> Exercise prompt: Pick out the lines below that contain the string "pilotagem" and copy them all.

> Exercise materials:
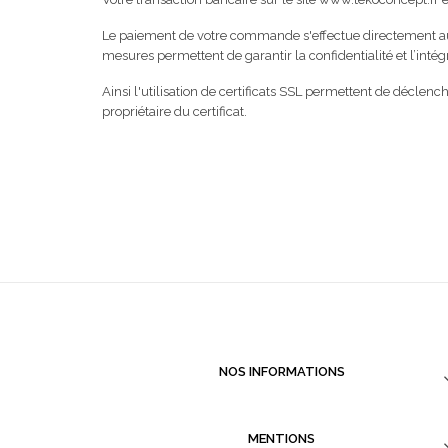
Le paiement de votre commande s'effectue directement aup
mesures permettent de garantir la confidentialité et l’int
Ainsi l'utilisation de certificats SSL permettent de déclenc
propriétaire du certificat.
NOS INFORMATIONS
MENTIONS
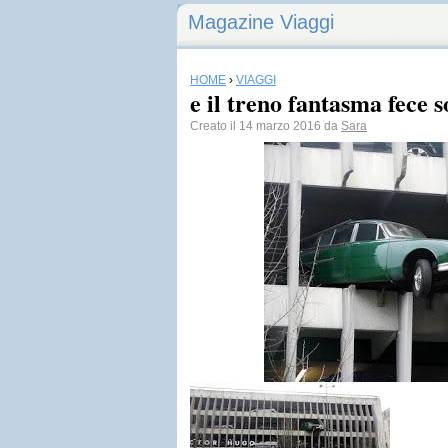
Magazine Viaggi
HOME
›
VIAGGI
e il treno fantasma fece 
Creato il 14 marzo 2016 da
Sara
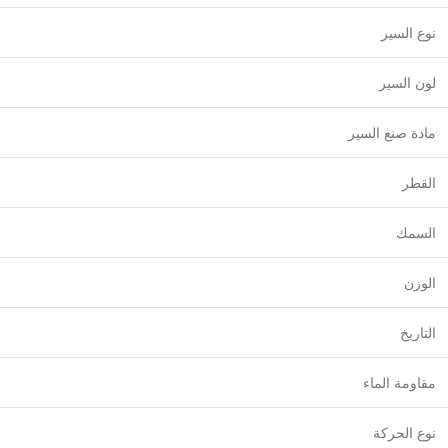
نوع السير
لون السير
مادة صنع السير
القطر
السمك
الوزن
التاريخ
مقاومة الماء
نوع الحركة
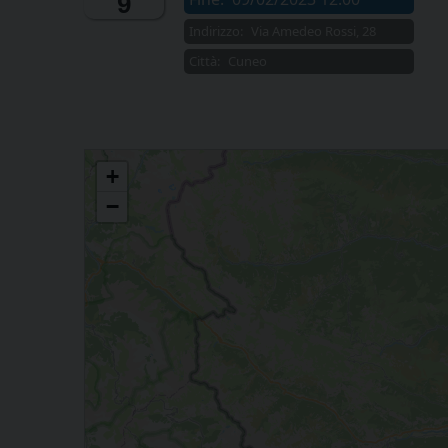
9
Indirizzo:
Via Amedeo Rossi, 28
Città:
Cuneo
Formazione del clero
+
−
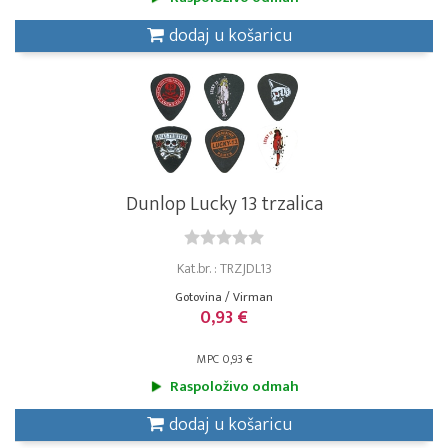
dodaj u košaricu
Dunlop Lucky 13 trzalica
Kat.br. : TRZJDL13
Gotovina / Virman
0,93 €
MPC 0,93 €
Raspoloživo odmah
dodaj u košaricu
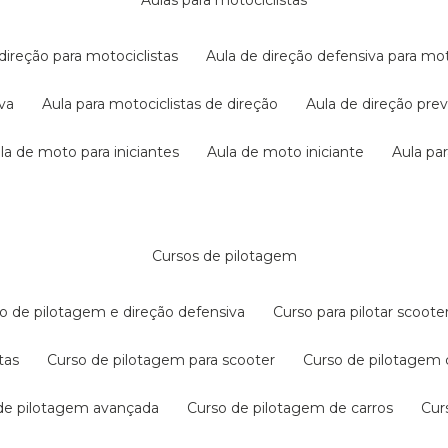
aulas para motociclistas
 direção para motociclistas
aula de direção defensiva para mot
iva
aula para motociclistas de direção
aula de direção pr
ula de moto para iniciantes
aula de moto iniciante
aula p
cursos de pilotagem
so de pilotagem e direção defensiva
curso para pilotar scoo
tas
curso de pilotagem para scooter
curso de pilotagem
 de pilotagem avançada
curso de pilotagem de carros
cu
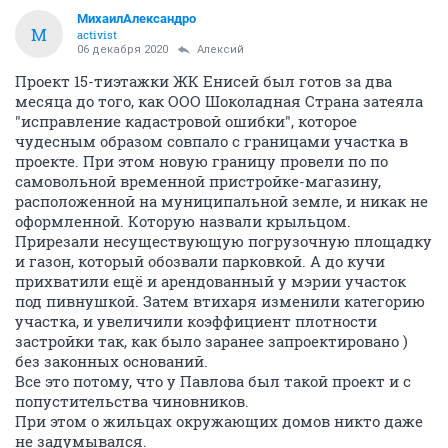
МихаилАлександро
М
activist
06 декабря 2020
Алексий
Проект 15-тиэтажки ЖК Енисей был готов за два
месяца до того, как ООО Шоколадная Страна затеяла
"исправление кадастровой ошибки", которое
чудесным образом совпало с границами участка в
проекте. При этом новую границу провели по по
самовольной временной пристройке-магазину,
расположенной на муниципальной земле, и никак не
оформленной. Которую назвали крыльцом.
Прирезали несуществующую погрузочную площадку
и газон, который обозвали парковкой. А до кучи
прихватили ещё и арендованный у мэрии участок
под пивнушкой. Затем втихаря изменили категорию
участка, и увеличили коэффициент плотности
застройки так, как было заранее запроектировано )
без законных оснований.
Все это потому, что у Павлова был такой проект и с
попустительства чиновников.
При этом о жильцах окружающих домов никто даже
не задумывался.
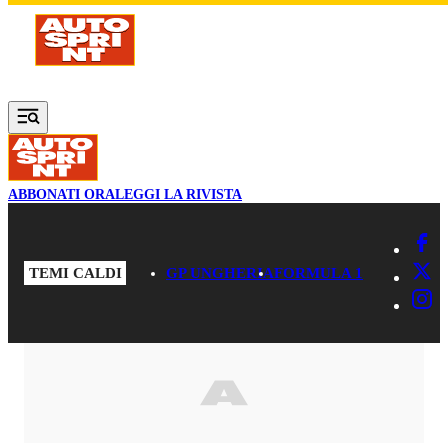
Vai al contenuto principale
ABBONATI ORA
LEGGI LA RIVISTA
TEMI CALDI
GP UNGHERIA
FORMULA 1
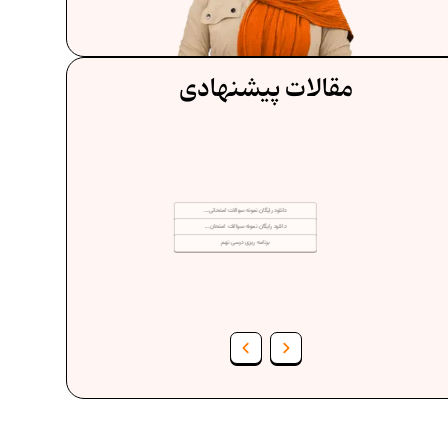
مقالات پیشنهادی
دانلود رایگان نمونه سوالات امتحانی...
دانلود رایگان نمونه سوالات امتحان...
برنامه‌ ریزی درسی نهم
فرمول حجم اشکال هندسی در ریاضیات
فر
برنامه‌ ریزی درسی هفتم
عادات افراد موفق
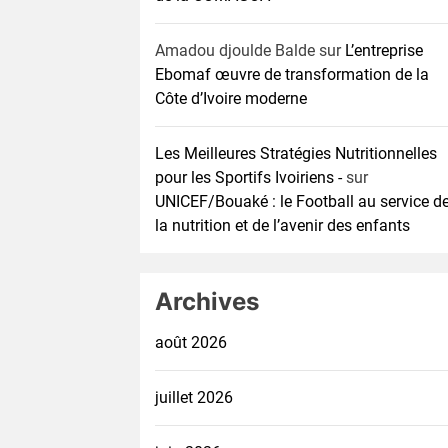
Amadou djoulde Balde
sur
L’entreprise
Ebomaf œuvre de transformation de la
Côte d’Ivoire moderne
Les Meilleures Stratégies Nutritionnelles
pour les Sportifs Ivoiriens -
sur
UNICEF/Bouaké : le Football au service d
la nutrition et de l’avenir des enfants
Archives
août 2026
juillet 2026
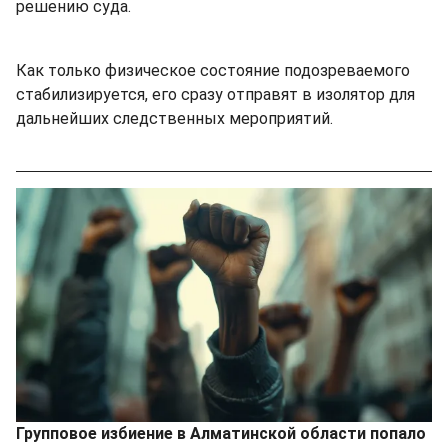
решению суда.
Как только физическое состояние подозреваемого
стабилизируется, его сразу отправят в изолятор для
дальнейших следственных мероприятий.
Групповое избиение в Алматинской области попало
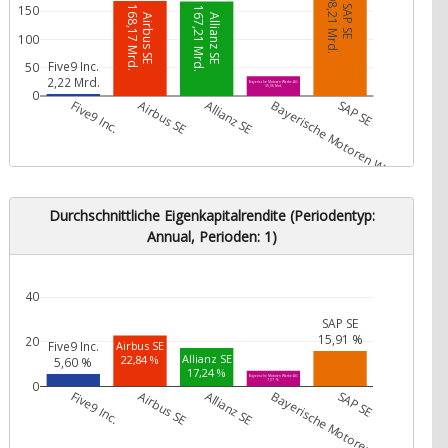
198,21 Mrd.
150
SAP SE
168,17 Mrd.
167,21 Mrd.
Airbus SE
Allianz SE
100
Five9 Inc.
50
2,22 Mrd.
Bayerische Motoren Werke AG
35,06 Mrd.
0
Five9 Inc.
Airbus SE
Allianz SE
Bayerische Motoren Werke AG
SAP SE
Durchschnittliche Eigenkapitalrendite (Periodentyp:
Annual, Perioden: 1)
40
SAP SE
15,91 %
20
Airbus SE
Five9 Inc.
Allianz SE
22,84 %
5,60 %
17,24 %
Bayerische Motoren Werke AG
7,07 %
0
Five9 Inc.
Airbus SE
Allianz SE
Bayerische Motoren Werke AG
SAP SE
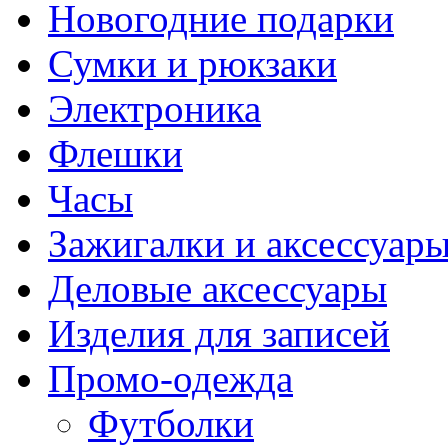
Новогодние подарки
Сумки и рюкзаки
Электроника
Флешки
Часы
Зажигалки и аксессуар
Деловые аксессуары
Изделия для записей
Промо-одежда
Футболки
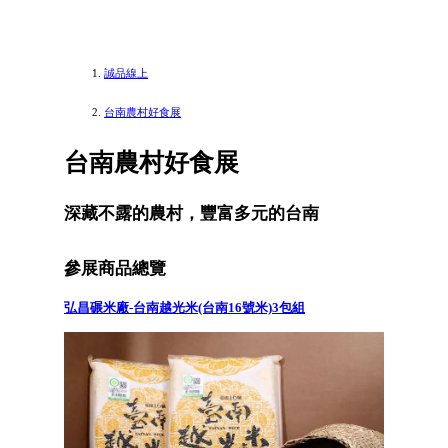
誠品線上
台南農村好食展
台南農村好食展
深藏不露的農村，豐富多元的台南
參展商品總覽
弘昌碾米廠-台南越光米(台南16號米)3包組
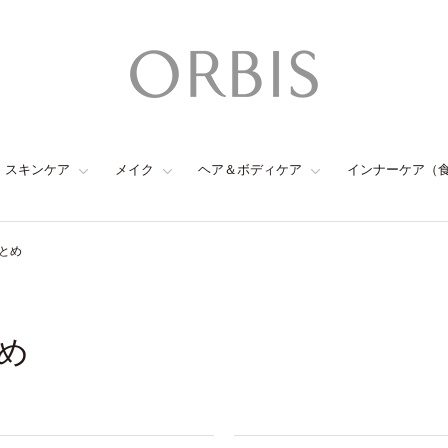
スキンケア
メイク
ヘア＆ボディケア
インナーケア（
とめ
め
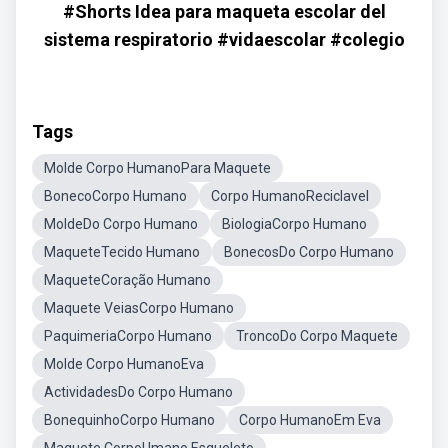
#Shorts Idea para maqueta escolar del
sistema respiratorio #vidaescolar #colegio
Tags
Molde Corpo HumanoPara Maquete
BonecoCorpo Humano
Corpo HumanoReciclavel
MoldeDo Corpo Humano
BiologiaCorpo Humano
MaqueteTecido Humano
BonecosDo Corpo Humano
MaqueteCoração Humano
Maquete VeiasCorpo Humano
PaquimeriaCorpo Humano
TroncoDo Corpo Maquete
Molde Corpo HumanoEva
ActividadesDo Corpo Humano
BonequinhoCorpo Humano
Corpo HumanoEm Eva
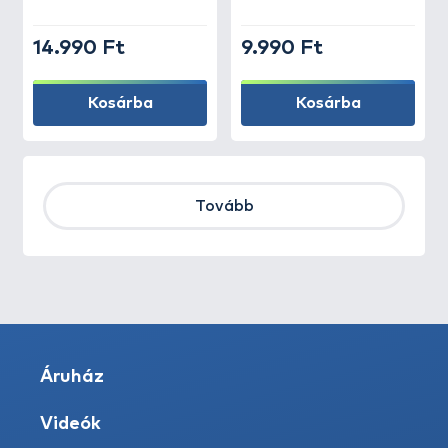
14.990 Ft
9.990 Ft
Kosárba
Kosárba
Tovább
Áruház
Videók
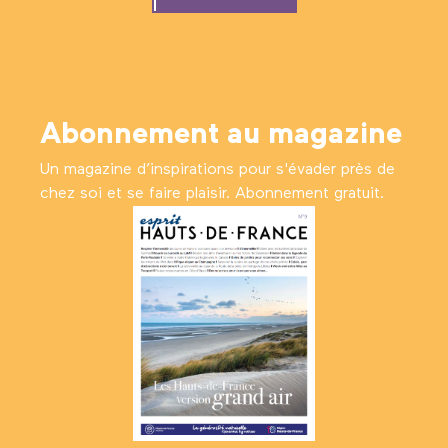
Abonnement au magazine
Un magazine d’inspirations pour s'évader près de
chez soi et se faire plaisir. Abonnement gratuit.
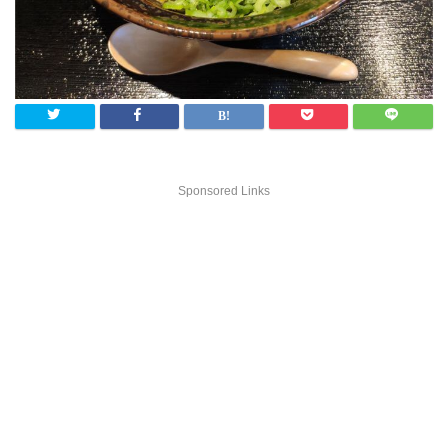
Sponsored Links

> Answer box:
cursos de pilotagem
so de pilotagem e direção defensiva
curso de pilotagem para scooter
curso de pilotagem
 de pilotagem avançada
curso de pilotagem de carros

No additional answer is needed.